Open nklaassen opened 1 year ago

nklaassen commented 1 year ago

What would you like Teleport to do?

When access to a Teleport node is denied because the system clock on the node is not correct, a descriptive error should be printed.

When the system clock of a Teleport node is > 1 minute off, a log or possibly an alert should be created on the auth server to provide some advanced warning of this issue.

What problem does this solve?

Currently, when the system clock of a Teleport node is "off" (either fast or slow) it can break access to that node due to certificates being rejected. The node may think that the cert is not yet valid, or already expired, when the real issue is that the clock is incorrect.

This is very tricky to debug without accessing the node. Currently the only user-visible error is a generic access denied to <user> connecting to <host>, there is no good way to find the root cause without access to the actual node logs, and this is very difficult when access is broken!

If a workaround exists, please include it.

Correctly set the system clock on all nodes, keep them synced over ntp or similar, create a monitoring system to make sure clocks do not drift

jmarler commented 7 months ago

We need more than just to be able to report that time is incorrect. When the time gets off, we lose access to ssh via teleport, which means we can't get in to fix it. Unless there is some workaround available that would allow us to use a different SSH key to authenticate to the host, we have to go track down the device, obtain physical access, and correct it from there if we can't poke a port forward through the firewall.

hugoShaka commented 6 months ago

We had another S1 today with a customer with a VM whose time drifted.

We need more than just to be able to report that time is incorrect.

In my opinion, ensuring the machines have a time-sync mechanism is the user's responsibility. This is especially true for machines that are hard to recover physically or that are managed by third parties.

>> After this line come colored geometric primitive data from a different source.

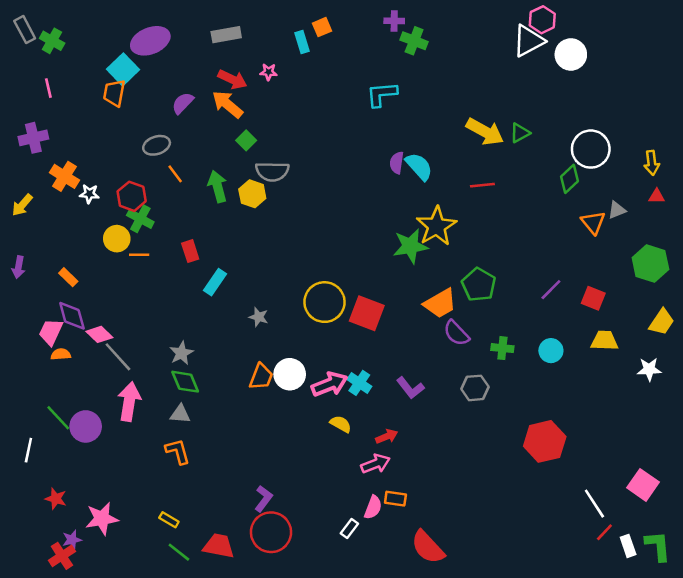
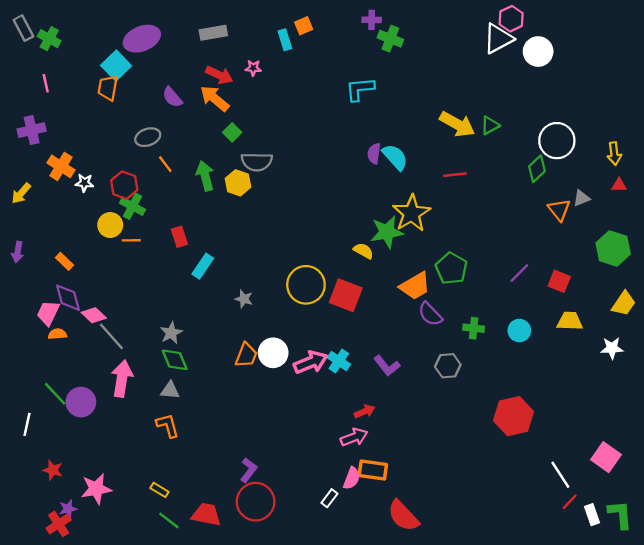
purple semicircle: (183, 103) -> (172, 97), turned -85
yellow semicircle: (341, 424) -> (363, 251), moved
orange rectangle: (395, 499) -> (373, 470), size x1.4

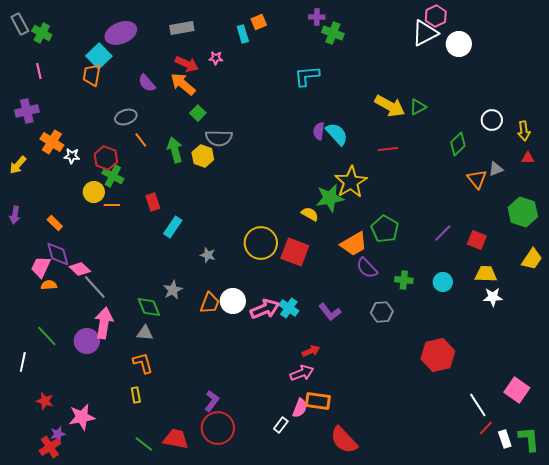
white circle: (557, 141) -> (492, 120), moved, size x0.7
gray star: (171, 333) -> (173, 290), moved
white star: (612, 348) -> (493, 297), moved
purple circle: (81, 402) -> (87, 341), moved
yellow rectangle: (159, 490) -> (136, 395), moved, turned 49

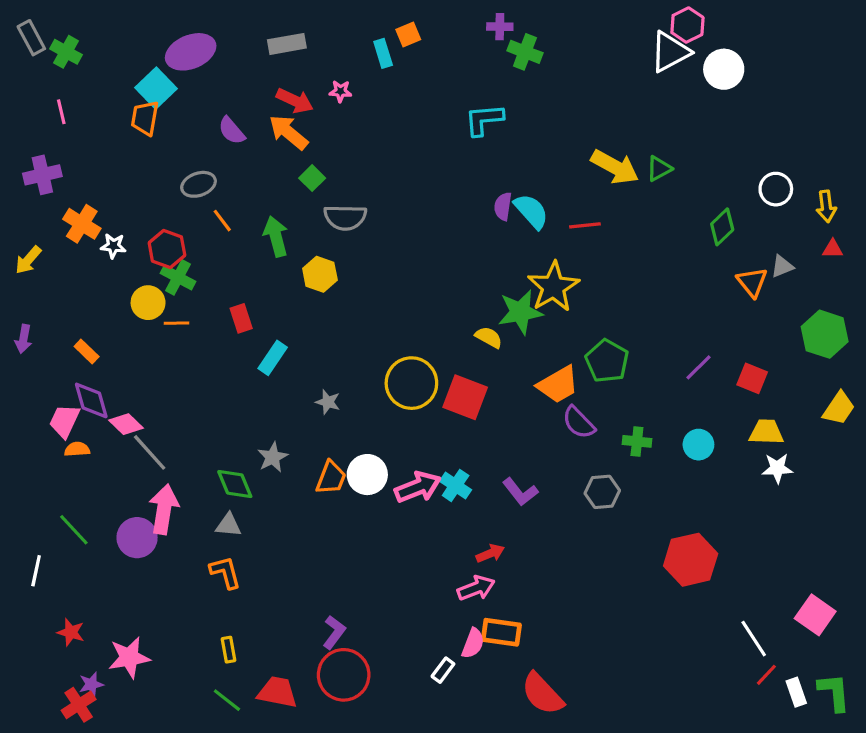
red line: (388, 149) -> (585, 225), moved
yellow hexagon: (203, 156) -> (320, 274), moved
yellow rectangle: (136, 395) -> (228, 650), moved

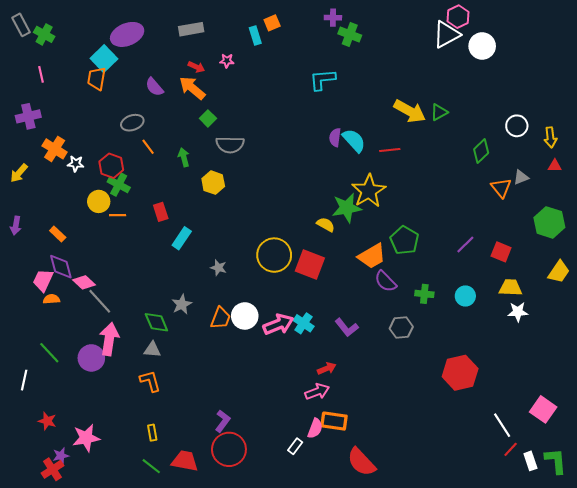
red arrow: (295, 101) -> (196, 67), size x0.7
green arrow: (276, 236) -> (184, 157), size x0.7

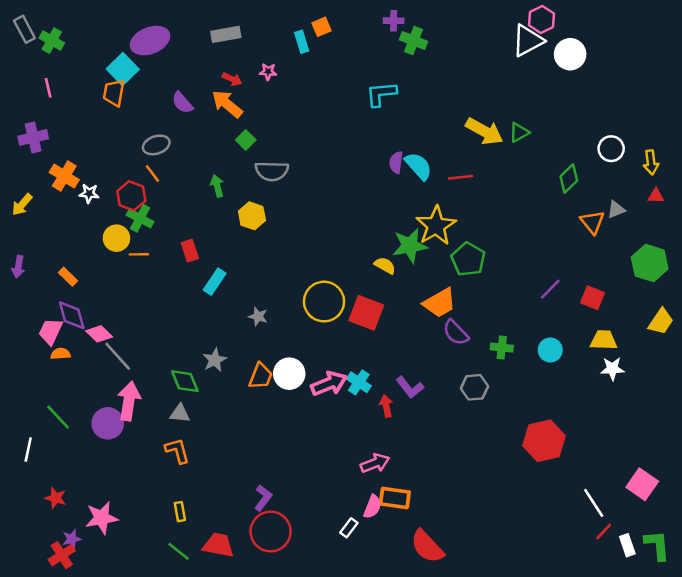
orange line: (148, 147) -> (152, 174), moved
green pentagon: (404, 240) -> (468, 259), moved
red arrow: (327, 368) -> (386, 406), moved, turned -78

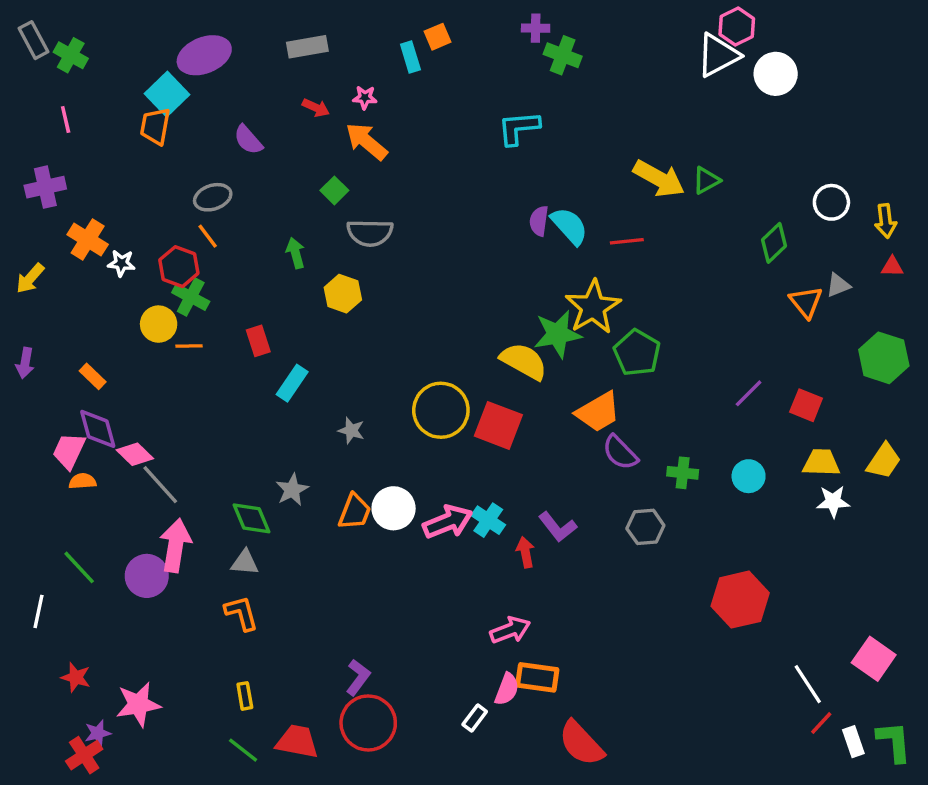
orange arrow: (227, 104) -> (367, 141), moved
yellow semicircle: (385, 266) -> (524, 361), size x1.6
yellow trapezoid: (661, 321) -> (884, 461), moved

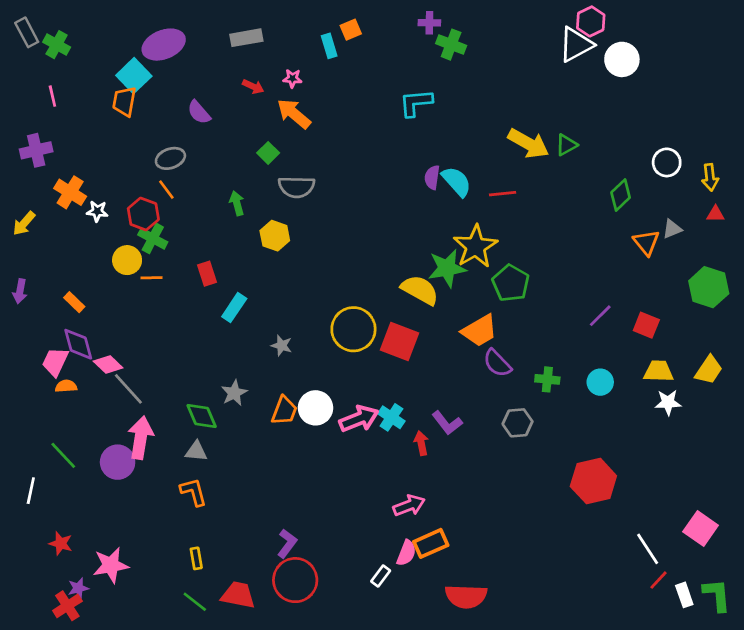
orange rectangle: (537, 677) -> (431, 543), turned -32
red semicircle: (581, 743) -> (466, 596), turned -45

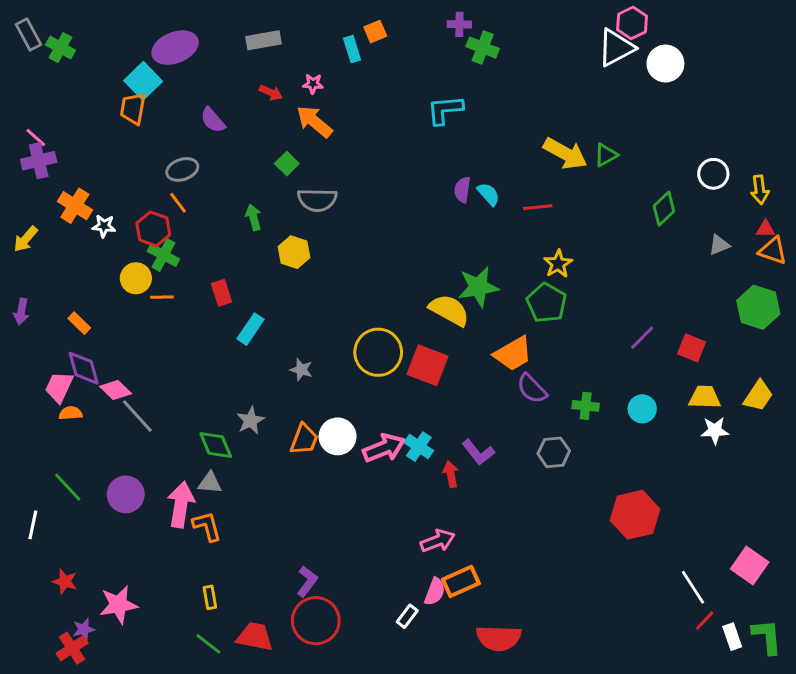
pink line: (52, 96) -> (36, 138), moved, turned -35
cyan semicircle: (457, 181) -> (488, 194), size x0.7
orange triangle: (646, 242) -> (773, 251), moved, turned -32
yellow star: (475, 247) -> (558, 264), moved, size x0.6
pink arrow: (141, 438) -> (181, 505), moved

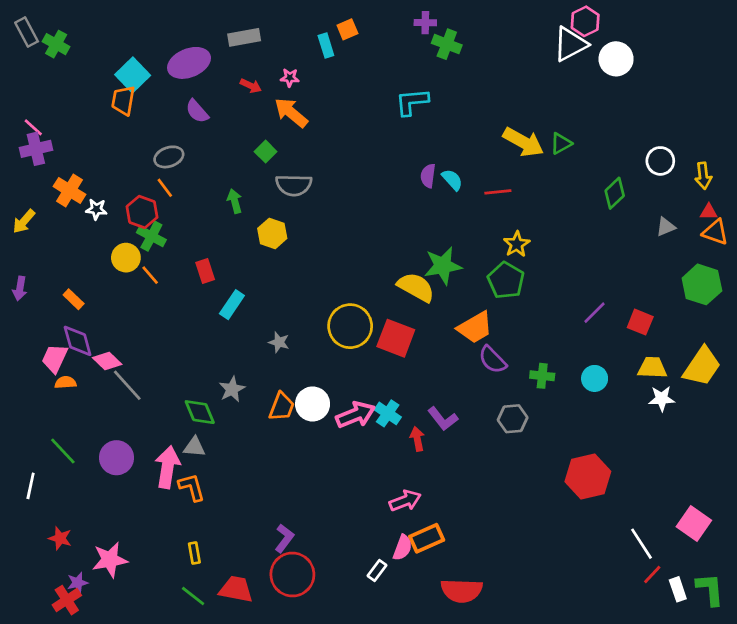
purple ellipse: (175, 48) -> (189, 63), moved
orange line: (162, 297) -> (150, 275), turned 50
yellow trapezoid: (758, 396) -> (702, 366), size x1.4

Teleport should not mess with the machine time sync, as most users have working daemons that do time sync properly and already use the most relevant clock (e.g., cloud-specific NTP servers, on-prem clocks, ...). We should not mess with their NTP configuration or fight against the NTP daemon for clock ownership.

jmarler commented 5 months ago

I'm not saying that teleport should directly mess with changing anything on the host. I agree with you 100% on that. What I am saying is that teleport needs to be able to adapt to this reality and give us a way to address the problem and enable access, even when the time is askew. If Teleport is saying that it provides SSH access to correct issues on servers, except if the time is askew, it leaves a big gap. This also opens up a novel approach to denying service to teleport as an attack. If you can force the time slightly askew, you may be able to significantly impact response time to address the issue, and cause other outages. Many of us use teleport as a means to connect to a server to correct issues, but teleport can't help us when this issue occurs, and that is what we are asking for a creative solution for.